3  Starting a project

3.1 Starting a new project

To begin, we must first open a new project.

  1. To open a new project, you first select the RStudio app on your computer. Unless immediately prompted, select New Project under the File tab.

  1. Next you will be prompted select which Directory type. Select New Directory.

  1. Next, in the Project Type screen, you will select New Project.

  1. Once selected, you will be prompted to name the Directory. Make this name unique and choose where you would like it to be saved.

3.2 R-compatible data sets

When importing a data set from excel into R, the file type must be a .csv, rather than the typical .xlsx.

For further instruction on preparing an R-ready .csv, please see the link below.

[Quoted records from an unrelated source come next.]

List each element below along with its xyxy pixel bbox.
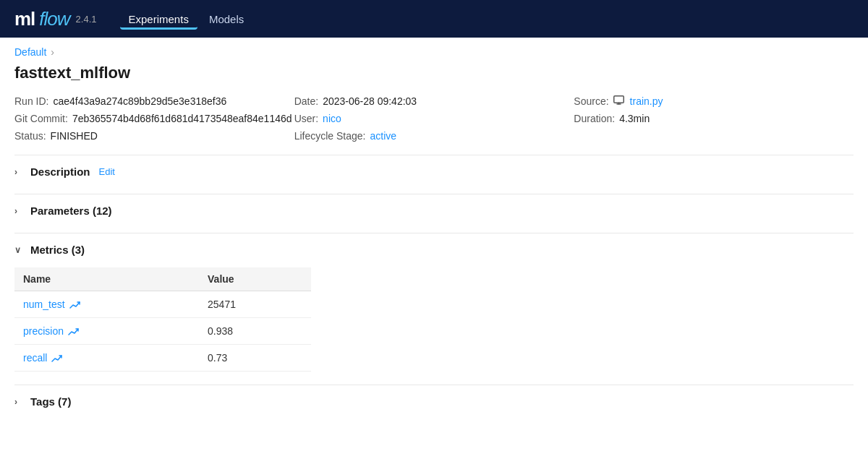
metrics-table-header-row: Name Value bbox=[14, 267, 311, 291]
meta-duration: Duration: 4.3min bbox=[574, 113, 854, 124]
logo-version: 2.4.1 bbox=[76, 14, 97, 25]
tags-chevron: › bbox=[14, 397, 25, 407]
duration-label: Duration: bbox=[574, 113, 615, 124]
lifecycle-label: Lifecycle Stage: bbox=[294, 130, 366, 142]
description-chevron: › bbox=[14, 167, 25, 177]
navbar: mlflow 2.4.1 Experiments Models bbox=[0, 0, 868, 38]
metrics-label: Metrics (3) bbox=[30, 244, 85, 256]
description-edit[interactable]: Edit bbox=[99, 166, 115, 177]
meta-git-commit: Git Commit: 7eb365574b4d68f61d681d417354… bbox=[14, 113, 294, 124]
metric-name-cell: recall bbox=[14, 345, 199, 372]
metric-name: recall bbox=[23, 352, 47, 364]
metric-name: precision bbox=[23, 325, 64, 337]
run-metadata: Run ID: cae4f43a9a274c89bb29d5e3e318ef36… bbox=[14, 95, 854, 142]
trend-icon bbox=[51, 353, 63, 362]
breadcrumb: Default › bbox=[0, 38, 868, 61]
breadcrumb-separator: › bbox=[51, 46, 54, 58]
metrics-table: Name Value num_test 25471precision 0.938… bbox=[14, 267, 311, 372]
run-title: fasttext_mlflow bbox=[14, 64, 854, 82]
duration-value: 4.3min bbox=[619, 113, 650, 124]
monitor-icon bbox=[613, 95, 624, 105]
nav-experiments[interactable]: Experiments bbox=[120, 9, 197, 30]
lifecycle-value: active bbox=[370, 130, 397, 142]
run-id-value: cae4f43a9a274c89bb29d5e3e318ef36 bbox=[53, 95, 226, 107]
metric-value-cell: 25471 bbox=[199, 291, 311, 318]
source-value[interactable]: train.py bbox=[630, 95, 663, 107]
col-header-name: Name bbox=[14, 267, 199, 291]
metric-name-link[interactable]: recall bbox=[23, 352, 190, 364]
run-id-label: Run ID: bbox=[14, 95, 48, 107]
logo: mlflow 2.4.1 bbox=[14, 8, 97, 30]
status-label: Status: bbox=[14, 130, 46, 142]
description-label: Description bbox=[30, 166, 90, 178]
metric-value-cell: 0.73 bbox=[199, 345, 311, 372]
parameters-section: › Parameters (12) bbox=[14, 194, 854, 220]
date-label: Date: bbox=[294, 95, 318, 107]
tags-header[interactable]: › Tags (7) bbox=[14, 392, 854, 411]
metrics-chevron: ∨ bbox=[14, 245, 25, 255]
metric-name-link[interactable]: precision bbox=[23, 325, 190, 337]
description-header[interactable]: › Description Edit bbox=[14, 163, 854, 181]
user-label: User: bbox=[294, 113, 318, 124]
nav-models[interactable]: Models bbox=[200, 9, 252, 30]
meta-run-id: Run ID: cae4f43a9a274c89bb29d5e3e318ef36 bbox=[14, 95, 294, 107]
parameters-header[interactable]: › Parameters (12) bbox=[14, 202, 854, 220]
parameters-chevron: › bbox=[14, 206, 25, 216]
metric-name-link[interactable]: num_test bbox=[23, 299, 190, 310]
user-value: nico bbox=[323, 113, 341, 124]
svg-rect-0 bbox=[613, 96, 624, 103]
table-row: num_test 25471 bbox=[14, 291, 311, 318]
git-commit-value: 7eb365574b4d68f61d681d4173548eaf84e1146d bbox=[72, 113, 292, 124]
description-section: › Description Edit bbox=[14, 155, 854, 181]
trend-icon bbox=[69, 300, 81, 309]
meta-date: Date: 2023-06-28 09:42:03 bbox=[294, 95, 574, 107]
trend-icon bbox=[68, 327, 80, 335]
meta-user: User: nico bbox=[294, 113, 574, 124]
git-commit-label: Git Commit: bbox=[14, 113, 68, 124]
breadcrumb-parent[interactable]: Default bbox=[14, 46, 46, 58]
metric-name: num_test bbox=[23, 299, 65, 310]
metrics-header[interactable]: ∨ Metrics (3) bbox=[14, 241, 854, 259]
metric-value-cell: 0.938 bbox=[199, 318, 311, 345]
metric-name-cell: num_test bbox=[14, 291, 199, 318]
parameters-label: Parameters (12) bbox=[30, 205, 112, 217]
meta-source: Source: train.py bbox=[574, 95, 854, 107]
tags-section: › Tags (7) bbox=[14, 385, 854, 411]
metrics-section: ∨ Metrics (3) Name Value num_test 25471p… bbox=[14, 233, 854, 372]
date-value: 2023-06-28 09:42:03 bbox=[323, 95, 417, 107]
table-row: recall 0.73 bbox=[14, 345, 311, 372]
logo-flow: flow bbox=[39, 8, 69, 30]
status-value: FINISHED bbox=[51, 130, 98, 142]
metric-name-cell: precision bbox=[14, 318, 199, 345]
source-label: Source: bbox=[574, 95, 608, 107]
logo-ml: ml bbox=[14, 8, 35, 30]
tags-label: Tags (7) bbox=[30, 395, 71, 408]
col-header-value: Value bbox=[199, 267, 311, 291]
meta-status: Status: FINISHED bbox=[14, 130, 294, 142]
nav-links: Experiments Models bbox=[120, 9, 253, 30]
table-row: precision 0.938 bbox=[14, 318, 311, 345]
main-content: fasttext_mlflow Run ID: cae4f43a9a274c89… bbox=[0, 61, 868, 425]
meta-lifecycle: Lifecycle Stage: active bbox=[294, 130, 574, 142]
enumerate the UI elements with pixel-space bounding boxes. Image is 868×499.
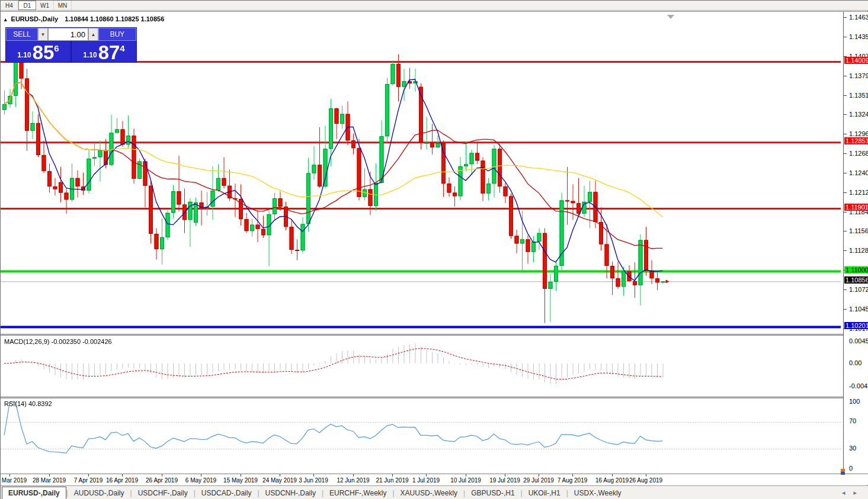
tab-eurusd-daily[interactable]: EURUSD-,Daily [2,487,66,499]
tab-gbpusd-h1[interactable]: GBPUSD-,H1 [465,487,520,499]
price-axis-tick [844,95,847,96]
date-axis-tick [201,474,201,477]
panel-separator[interactable] [1,334,844,336]
rsi-axis-label: 0 [849,465,853,472]
price-axis-label: 1.12960 [849,130,868,137]
date-axis-tick [353,474,354,477]
date-axis-tick [466,474,466,477]
timeframe-w1-button[interactable]: W1 [36,1,54,10]
macd-panel-canvas[interactable] [1,336,843,397]
bid-prefix: 1.10 [17,51,31,59]
price-axis-tick [844,173,847,173]
ask-big-digits: 87 [98,44,120,62]
ask-prefix: 1.10 [83,51,97,59]
price-axis-tick [844,37,847,37]
macd-axis-label: -0.004806 [849,382,868,389]
volume-increase-button[interactable]: ▲ [88,28,98,41]
macd-axis-label: 0.00 [849,359,861,366]
chart-shift-icon[interactable] [667,15,674,19]
price-level-badge: 1.10201 [844,322,868,329]
date-axis-tick [572,474,573,477]
ask-pip-digit: 4 [120,43,124,53]
chart-window: ▴ EURUSD-,Daily 1.10844 1.10860 1.10825 … [1,11,868,485]
tab-usdx-weekly[interactable]: USDX-,Weekly [568,487,627,499]
price-axis-tick [844,192,847,193]
symbol-tab-bar: EURUSD-,Daily|AUDUSD-,Daily|USDCHF-,Dail… [1,485,868,499]
tab-usdcnh-daily[interactable]: USDCNH-,Daily [260,487,322,499]
price-level-badge: 1.12851 [844,137,868,144]
price-axis-label: 1.14635 [849,14,868,21]
date-axis-tick [539,474,539,477]
price-axis-tick [844,76,847,76]
date-axis-tick [313,474,314,477]
rsi-panel-canvas[interactable] [1,398,843,472]
axis-corner-icon [841,469,845,475]
price-axis-label: 1.12400 [849,169,868,176]
timeframe-h4-button[interactable]: H4 [1,1,18,10]
macd-axis-label: 0.004517 [849,337,868,345]
price-level-badge: 1.11000 [844,266,868,273]
date-axis-tick [280,474,280,477]
tab-scroll-arrows[interactable]: ◂▸ [842,489,865,497]
date-axis-tick [9,474,10,477]
date-axis-tick [392,474,393,477]
price-axis-label: 1.11565 [849,227,868,234]
date-axis-label: 7 Aug 2019 [550,477,594,484]
chart-title: ▴ EURUSD-,Daily 1.10844 1.10860 1.10825 … [4,15,164,22]
mt4-terminal: H4 D1 W1 MN ▴ EURUSD-,Daily 1.10844 1.10… [0,0,868,499]
date-axis-label: 15 May 2019 [219,477,262,484]
timeframe-mn-button[interactable]: MN [54,1,72,10]
tab-xauusd-weekly[interactable]: XAUUSD-,Weekly [395,487,463,499]
chart-expand-icon[interactable]: ▴ [4,17,7,22]
date-axis-tick [162,474,162,477]
price-axis-tick [844,153,847,154]
tab-usdcad-daily[interactable]: USDCAD-,Daily [196,487,258,499]
price-axis-tick [844,212,847,213]
tab-ukoil-h1[interactable]: UKOil-,H1 [523,487,566,499]
tab-audusd-daily[interactable]: AUDUSD-,Daily [68,487,130,499]
price-axis-tick [844,309,847,310]
price-axis-label: 1.14355 [849,33,868,40]
price-axis-label: 1.11285 [849,247,868,254]
ask-price: 1.10 87 4 [72,41,136,62]
price-axis-tick [844,231,847,231]
macd-indicator-label: MACD(12,26,9) -0.002350 -0.002426 [4,338,112,345]
bid-pip-digit: 6 [54,43,59,53]
sell-button[interactable]: SELL [6,28,38,41]
date-axis-tick [88,474,89,477]
volume-decrease-button[interactable]: ▼ [38,28,48,41]
price-level-badge: 1.11901 [844,204,868,211]
rsi-axis-label: 30 [849,445,856,452]
current-price-badge: 1.10856 [844,276,868,284]
date-axis-tick [646,474,646,477]
date-axis: 19 Mar 201928 Mar 20197 Apr 201916 Apr 2… [1,474,868,485]
date-axis-label: 3 Jun 2019 [292,477,335,484]
one-click-trading-panel: SELL ▼ ▲ BUY 1.10 85 6 1.10 87 4 [5,27,137,63]
date-axis-label: 26 Apr 2019 [140,477,184,484]
timeframe-toolbar: H4 D1 W1 MN [1,1,868,11]
price-axis-label: 1.10725 [849,286,868,293]
tab-usdchf-daily[interactable]: USDCHF-,Daily [132,487,194,499]
price-axis: 1.146351.143551.140751.137951.135151.132… [844,12,868,474]
volume-input[interactable] [48,28,88,41]
price-axis-label: 1.13240 [849,111,868,118]
bid-big-digits: 85 [33,44,55,62]
rsi-axis-label: 100 [849,398,860,405]
date-axis-tick [426,474,427,477]
buy-button[interactable]: BUY [98,28,136,41]
price-axis-label: 1.13515 [849,92,868,99]
chart-symbol-label: EURUSD-,Daily [11,15,58,22]
bid-price: 1.10 85 6 [6,41,71,62]
price-axis-label: 1.10450 [849,305,868,313]
date-axis-label: 12 Jun 2019 [331,477,375,484]
date-axis-label: 6 May 2019 [179,477,223,484]
price-axis-label: 1.13795 [849,72,868,79]
tab-eurchf-weekly[interactable]: EURCHF-,Weekly [324,487,392,499]
date-axis-label: 16 Apr 2019 [100,477,144,484]
date-axis-tick [505,474,505,477]
date-axis-tick [241,474,241,477]
timeframe-d1-button[interactable]: D1 [18,1,36,10]
date-axis-label: 26 Aug 2019 [624,477,668,484]
price-axis-tick [844,17,847,18]
date-axis-label: 1 Jul 2019 [404,477,448,484]
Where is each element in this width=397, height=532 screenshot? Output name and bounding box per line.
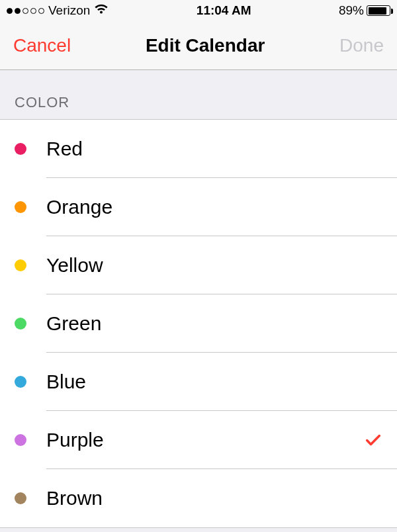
color-option-red[interactable]: Red <box>0 120 397 178</box>
status-time: 11:04 AM <box>197 3 251 18</box>
signal-strength-icon <box>7 8 44 14</box>
nav-bar: Cancel Edit Calendar Done <box>0 21 397 70</box>
color-option-label: Blue <box>46 371 382 393</box>
color-option-green[interactable]: Green <box>0 294 397 353</box>
color-option-label: Yellow <box>46 254 382 277</box>
battery-percentage: 89% <box>339 3 364 18</box>
page-title: Edit Calendar <box>146 35 265 56</box>
signal-dot <box>22 8 28 14</box>
cancel-button[interactable]: Cancel <box>13 35 71 56</box>
carrier-label: Verizon <box>48 3 90 18</box>
battery-icon <box>367 5 390 16</box>
wifi-icon <box>94 3 109 18</box>
color-swatch-icon <box>15 143 26 155</box>
color-option-label: Brown <box>46 487 382 510</box>
color-swatch-icon <box>15 259 26 271</box>
color-list: RedOrangeYellowGreenBluePurpleBrown <box>0 119 397 528</box>
signal-dot <box>15 8 21 14</box>
color-option-orange[interactable]: Orange <box>0 178 397 236</box>
color-swatch-icon <box>15 201 26 213</box>
color-option-label: Purple <box>46 429 364 451</box>
status-left: Verizon <box>7 3 109 18</box>
color-swatch-icon <box>15 318 26 330</box>
color-option-label: Red <box>46 138 382 160</box>
color-option-label: Orange <box>46 196 382 218</box>
signal-dot <box>30 8 36 14</box>
checkmark-icon <box>364 431 382 449</box>
signal-dot <box>38 8 44 14</box>
done-button[interactable]: Done <box>339 35 384 56</box>
color-swatch-icon <box>15 376 26 388</box>
status-bar: Verizon 11:04 AM 89% <box>0 0 397 21</box>
status-right: 89% <box>339 3 390 18</box>
color-option-blue[interactable]: Blue <box>0 353 397 411</box>
color-swatch-icon <box>15 434 26 446</box>
color-option-yellow[interactable]: Yellow <box>0 236 397 294</box>
color-option-purple[interactable]: Purple <box>0 411 397 469</box>
color-swatch-icon <box>15 492 26 504</box>
section-header-color: COLOR <box>0 70 397 119</box>
color-option-label: Green <box>46 312 382 335</box>
signal-dot <box>7 8 13 14</box>
color-option-brown[interactable]: Brown <box>0 469 397 527</box>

Building an R-friendly .csv

3.3 How to get data into R

Importing data

Working directory

Your working directory is where you will have R pull data sheets from. There are two common ways of doing this.

The first step is to determine where R currently thinks our working directory is. To do this, we use the getwd function.

getwd()

#output:"C:/Users/jsada/OneDrive - The Pennsylvania State University/Documents"

As you can see, the output shows my computer pathway, or source, of where R will be obtaining files.
If we wish to change this, we have two options.

First, we will use the setwd package. Within the parentheses of this function, we will write out the desired pathway. Let’s say I wish to be more specific than just the Documents folder.

setwd("C:/Users/jsada/OneDrive - The Pennsylvania State University/Documents/Research/R/Intern Tutorial/Book")

The second method for setting your working directory is done through the Session menu at the top. You will then hover over Set Working Directory and then select Choose Directory… From here, you will navigate to the folder you wish to pull data from.

Setting my working directory

Now that we have our working directory set, we can take a look into the folder.

To see how many files are in my directory, I will use the length function.

length(list.files())
#output: 24

To see the first five files within my directory, I will use the head function.

head(list.files())
#output:

#[1] "_book"         "_quarto.yml"   "Book.Rproj"    "cover.png"    
#[5] "directory.png" "Glossary.qmd" 

The last command we will run to investigate our working directory is the %in% operator. We will use this operator to see if there is specific file within our directory. This operator will provide us with a logical out (TRUE or FALSE). When calling a specific object, we must use either half, or full parentheses.

'Book.Rproj' %in% list.files()

#output: TRUE

Github

In this book, I will not cover using the Github platform for data storage. If you wish to explore this further, please see the linked tutorial below.

A Github tutorial by Callum Arnold

3.4 Types of data

Now that we have our data set imported into R, we can begin looking our data. The first step is gaining an understanding of the type of data we have. Within R, there are 5 main types of data. These include:

Data type Example
numeric (10.5,55,680)
integer (1L, 55L, 100L, where the letter “L” declares this an integer)
complex (9+3i, where “i” is the imaginary part)
character (Also known as strings - “k”, “bugsRcool”, “11.5”, “etc.”)
logical (TRUE and FALSE)

When it comes to data manipulations, statistical tests, model building, and developing plots, it is incredibly important that our data are classified as the correct data type. To determine this for single variables or values, we use the class function.

Copy these examples into your script to try this function out.

# numeric 
x <- 10
class(x)

# integer
x <- 10L
class(x)

# complex
x <- 9i + 3
class(x)

#character/string
X <- "Boy howdy, this is rivetting stuff"
class(x)

# logical 
x <- TRUE
class(x)